EXERCISE PROMPT:
Each line from the start of the records through the line containing "Skulle det skje" is to be transcribed exactly, and no other line is to be included.

*** Opening RECORDS SUPPLIED ***

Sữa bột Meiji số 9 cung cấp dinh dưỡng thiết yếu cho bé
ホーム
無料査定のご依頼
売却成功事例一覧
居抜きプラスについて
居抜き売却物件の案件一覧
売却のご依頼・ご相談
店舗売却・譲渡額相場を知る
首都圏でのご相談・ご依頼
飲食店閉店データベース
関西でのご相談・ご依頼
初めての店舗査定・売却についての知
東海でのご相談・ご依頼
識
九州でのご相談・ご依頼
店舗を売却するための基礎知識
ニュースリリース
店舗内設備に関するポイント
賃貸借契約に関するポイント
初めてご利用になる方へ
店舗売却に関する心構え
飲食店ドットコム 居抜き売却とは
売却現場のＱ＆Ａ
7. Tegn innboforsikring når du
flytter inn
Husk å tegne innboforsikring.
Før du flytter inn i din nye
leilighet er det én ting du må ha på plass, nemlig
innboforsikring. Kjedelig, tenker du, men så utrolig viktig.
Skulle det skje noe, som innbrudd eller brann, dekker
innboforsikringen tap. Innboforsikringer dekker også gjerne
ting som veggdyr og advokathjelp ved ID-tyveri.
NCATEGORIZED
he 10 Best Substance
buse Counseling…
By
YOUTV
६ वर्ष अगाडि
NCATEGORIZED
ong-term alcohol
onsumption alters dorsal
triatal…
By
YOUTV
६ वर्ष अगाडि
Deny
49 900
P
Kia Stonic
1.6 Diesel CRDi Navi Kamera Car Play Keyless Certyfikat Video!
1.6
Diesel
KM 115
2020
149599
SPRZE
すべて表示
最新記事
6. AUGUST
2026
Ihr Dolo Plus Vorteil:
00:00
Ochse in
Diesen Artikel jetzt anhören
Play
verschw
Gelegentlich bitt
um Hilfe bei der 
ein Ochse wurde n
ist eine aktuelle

*** Closing RECORDS SUPPLIED ***

ANSWER:
Sữa bột Meiji số 9 cung cấp dinh dưỡng thiết yếu cho bé
ホーム
無料査定のご依頼
売却成功事例一覧
居抜きプラスについて
居抜き売却物件の案件一覧
売却のご依頼・ご相談
店舗売却・譲渡額相場を知る
首都圏でのご相談・ご依頼
飲食店閉店データベース
関西でのご相談・ご依頼
初めての店舗査定・売却についての知
東海でのご相談・ご依頼
識
九州でのご相談・ご依頼
店舗を売却するための基礎知識
ニュースリリース
店舗内設備に関するポイント
賃貸借契約に関するポイント
初めてご利用になる方へ
店舗売却に関する心構え
飲食店ドットコム 居抜き売却とは
売却現場のＱ＆Ａ
7. Tegn innboforsikring når du
flytter inn
Husk å tegne innboforsikring.
Før du flytter inn i din nye
leilighet er det én ting du må ha på plass, nemlig
innboforsikring. Kjedelig, tenker du, men så utrolig viktig.
Skulle det skje noe, som innbrudd eller brann, dekker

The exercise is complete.